**What to work on**
Report back every line of the entries that contains "with", exactly as written.

**Records provided**
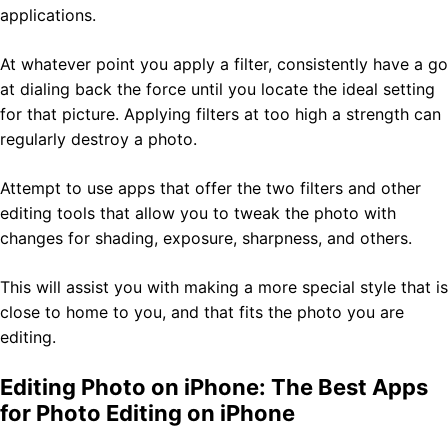
applications.
At whatever point you apply a filter, consistently have a go
at dialing back the force until you locate the ideal setting
for that picture. Applying filters at too high a strength can
regularly destroy a photo.
Attempt to use apps that offer the two filters and other
editing tools that allow you to tweak the photo with
changes for shading, exposure, sharpness, and others.
This will assist you with making a more special style that is
close to home to you, and that fits the photo you are
editing.
Editing Photo on iPhone: The Best Apps
for Photo Editing on iPhone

**The answer**
editing tools that allow you to tweak the photo with
This will assist you with making a more special style that is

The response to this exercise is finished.